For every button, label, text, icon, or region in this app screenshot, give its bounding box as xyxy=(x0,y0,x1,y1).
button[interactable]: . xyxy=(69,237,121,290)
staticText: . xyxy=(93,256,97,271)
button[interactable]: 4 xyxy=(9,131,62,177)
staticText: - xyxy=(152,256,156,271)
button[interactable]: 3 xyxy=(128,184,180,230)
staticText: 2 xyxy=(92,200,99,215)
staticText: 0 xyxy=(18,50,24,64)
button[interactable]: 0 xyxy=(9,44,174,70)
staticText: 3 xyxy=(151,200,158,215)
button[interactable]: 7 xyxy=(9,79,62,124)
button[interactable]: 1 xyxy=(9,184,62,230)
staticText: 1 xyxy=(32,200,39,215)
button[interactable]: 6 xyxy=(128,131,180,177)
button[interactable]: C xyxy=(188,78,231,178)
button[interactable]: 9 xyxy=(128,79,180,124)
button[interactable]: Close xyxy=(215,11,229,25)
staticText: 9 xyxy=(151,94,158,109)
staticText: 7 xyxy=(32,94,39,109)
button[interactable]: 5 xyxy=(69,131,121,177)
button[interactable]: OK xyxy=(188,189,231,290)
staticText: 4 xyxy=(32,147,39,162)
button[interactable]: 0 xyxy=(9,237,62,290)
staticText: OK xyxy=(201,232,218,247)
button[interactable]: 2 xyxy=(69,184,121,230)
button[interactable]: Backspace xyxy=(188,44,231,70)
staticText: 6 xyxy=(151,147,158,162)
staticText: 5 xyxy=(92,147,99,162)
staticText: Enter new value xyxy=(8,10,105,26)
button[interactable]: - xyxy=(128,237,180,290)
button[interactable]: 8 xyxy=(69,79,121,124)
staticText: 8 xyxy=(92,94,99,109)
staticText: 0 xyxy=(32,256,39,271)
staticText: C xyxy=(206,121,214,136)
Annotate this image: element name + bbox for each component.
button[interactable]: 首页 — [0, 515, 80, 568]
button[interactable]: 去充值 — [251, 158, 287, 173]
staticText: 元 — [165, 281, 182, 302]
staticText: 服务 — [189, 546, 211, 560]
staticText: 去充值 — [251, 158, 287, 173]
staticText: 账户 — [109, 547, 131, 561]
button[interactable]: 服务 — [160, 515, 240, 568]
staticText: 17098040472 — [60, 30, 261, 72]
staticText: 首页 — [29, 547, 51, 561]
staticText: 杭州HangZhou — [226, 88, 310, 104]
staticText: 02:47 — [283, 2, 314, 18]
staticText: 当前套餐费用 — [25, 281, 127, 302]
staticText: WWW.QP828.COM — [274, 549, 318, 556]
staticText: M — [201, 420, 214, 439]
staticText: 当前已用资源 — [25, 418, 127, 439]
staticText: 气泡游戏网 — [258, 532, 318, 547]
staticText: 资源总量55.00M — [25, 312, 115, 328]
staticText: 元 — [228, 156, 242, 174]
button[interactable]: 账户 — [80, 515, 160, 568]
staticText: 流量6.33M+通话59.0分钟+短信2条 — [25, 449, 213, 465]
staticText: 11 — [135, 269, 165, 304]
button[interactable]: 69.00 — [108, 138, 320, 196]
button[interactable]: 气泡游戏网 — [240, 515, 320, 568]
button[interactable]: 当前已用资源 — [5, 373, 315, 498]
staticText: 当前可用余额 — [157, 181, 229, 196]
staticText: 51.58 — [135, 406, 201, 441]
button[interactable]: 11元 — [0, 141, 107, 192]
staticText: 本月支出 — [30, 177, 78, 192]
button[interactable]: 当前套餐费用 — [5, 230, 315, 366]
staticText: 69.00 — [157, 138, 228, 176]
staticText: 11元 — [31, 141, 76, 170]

------------------------------------

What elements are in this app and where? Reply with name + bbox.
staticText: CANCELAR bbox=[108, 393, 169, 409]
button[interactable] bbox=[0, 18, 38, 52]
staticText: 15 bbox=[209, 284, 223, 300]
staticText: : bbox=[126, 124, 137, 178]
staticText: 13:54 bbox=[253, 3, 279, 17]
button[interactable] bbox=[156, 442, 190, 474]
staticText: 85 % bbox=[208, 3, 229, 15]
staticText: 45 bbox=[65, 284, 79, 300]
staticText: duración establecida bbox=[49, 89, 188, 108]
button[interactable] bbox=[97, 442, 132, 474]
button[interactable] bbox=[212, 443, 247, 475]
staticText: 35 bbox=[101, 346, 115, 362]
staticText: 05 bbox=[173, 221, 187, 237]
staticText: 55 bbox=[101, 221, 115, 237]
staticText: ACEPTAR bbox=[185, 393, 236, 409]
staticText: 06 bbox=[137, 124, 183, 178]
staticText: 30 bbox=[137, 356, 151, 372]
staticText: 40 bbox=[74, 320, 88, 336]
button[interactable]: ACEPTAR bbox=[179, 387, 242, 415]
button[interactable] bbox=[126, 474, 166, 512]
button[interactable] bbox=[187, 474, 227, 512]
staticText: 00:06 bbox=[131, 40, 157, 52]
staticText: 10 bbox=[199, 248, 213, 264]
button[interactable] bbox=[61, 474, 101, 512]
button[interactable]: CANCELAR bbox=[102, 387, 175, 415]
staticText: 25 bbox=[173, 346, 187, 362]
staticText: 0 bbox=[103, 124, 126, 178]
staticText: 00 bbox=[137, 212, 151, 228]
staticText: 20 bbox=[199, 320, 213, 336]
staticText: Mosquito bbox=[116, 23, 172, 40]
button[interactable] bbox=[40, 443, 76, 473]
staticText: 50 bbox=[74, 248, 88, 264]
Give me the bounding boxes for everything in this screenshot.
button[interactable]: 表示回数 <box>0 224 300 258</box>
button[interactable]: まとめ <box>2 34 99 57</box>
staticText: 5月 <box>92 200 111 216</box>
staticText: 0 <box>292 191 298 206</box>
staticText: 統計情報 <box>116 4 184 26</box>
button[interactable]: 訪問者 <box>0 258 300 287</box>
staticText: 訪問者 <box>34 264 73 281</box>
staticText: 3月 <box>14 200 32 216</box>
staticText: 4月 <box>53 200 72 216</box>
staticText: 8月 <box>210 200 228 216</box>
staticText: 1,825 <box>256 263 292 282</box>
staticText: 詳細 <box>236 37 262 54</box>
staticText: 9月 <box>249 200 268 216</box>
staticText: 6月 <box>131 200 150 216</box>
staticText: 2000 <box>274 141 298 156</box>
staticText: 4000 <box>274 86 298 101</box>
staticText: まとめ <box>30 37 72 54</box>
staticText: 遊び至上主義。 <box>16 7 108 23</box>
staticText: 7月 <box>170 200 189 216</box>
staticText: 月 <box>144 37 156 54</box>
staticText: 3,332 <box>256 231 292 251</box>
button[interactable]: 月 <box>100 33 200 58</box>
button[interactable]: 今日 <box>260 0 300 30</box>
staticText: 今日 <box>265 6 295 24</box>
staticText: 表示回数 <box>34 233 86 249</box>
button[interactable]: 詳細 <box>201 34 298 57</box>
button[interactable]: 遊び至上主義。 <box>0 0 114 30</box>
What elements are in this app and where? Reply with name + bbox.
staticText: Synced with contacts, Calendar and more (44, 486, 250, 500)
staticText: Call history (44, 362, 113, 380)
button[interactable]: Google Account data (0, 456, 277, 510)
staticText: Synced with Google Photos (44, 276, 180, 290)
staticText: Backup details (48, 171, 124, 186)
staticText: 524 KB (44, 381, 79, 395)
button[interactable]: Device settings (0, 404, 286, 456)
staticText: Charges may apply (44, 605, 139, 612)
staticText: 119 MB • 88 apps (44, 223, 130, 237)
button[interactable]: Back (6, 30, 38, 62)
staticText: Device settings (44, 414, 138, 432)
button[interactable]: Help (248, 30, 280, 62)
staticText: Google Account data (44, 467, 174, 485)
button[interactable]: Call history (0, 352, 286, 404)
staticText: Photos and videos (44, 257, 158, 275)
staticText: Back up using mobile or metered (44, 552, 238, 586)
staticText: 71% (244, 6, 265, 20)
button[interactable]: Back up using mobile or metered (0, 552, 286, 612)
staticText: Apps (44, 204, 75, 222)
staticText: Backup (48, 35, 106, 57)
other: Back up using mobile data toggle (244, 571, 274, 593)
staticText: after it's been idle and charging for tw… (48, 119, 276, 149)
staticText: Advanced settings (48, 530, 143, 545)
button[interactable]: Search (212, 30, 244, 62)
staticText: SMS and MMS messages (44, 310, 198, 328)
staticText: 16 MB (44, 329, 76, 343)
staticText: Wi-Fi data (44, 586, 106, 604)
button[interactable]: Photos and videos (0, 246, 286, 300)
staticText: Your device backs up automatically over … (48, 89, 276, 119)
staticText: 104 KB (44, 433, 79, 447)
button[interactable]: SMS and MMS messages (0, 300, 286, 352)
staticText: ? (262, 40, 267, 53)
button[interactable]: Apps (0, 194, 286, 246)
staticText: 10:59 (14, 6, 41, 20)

------------------------------------

Directions for this task – Some lines above may contain the string "表示回数". State how many of them the records have, and nothing more.

Exercise answer – 2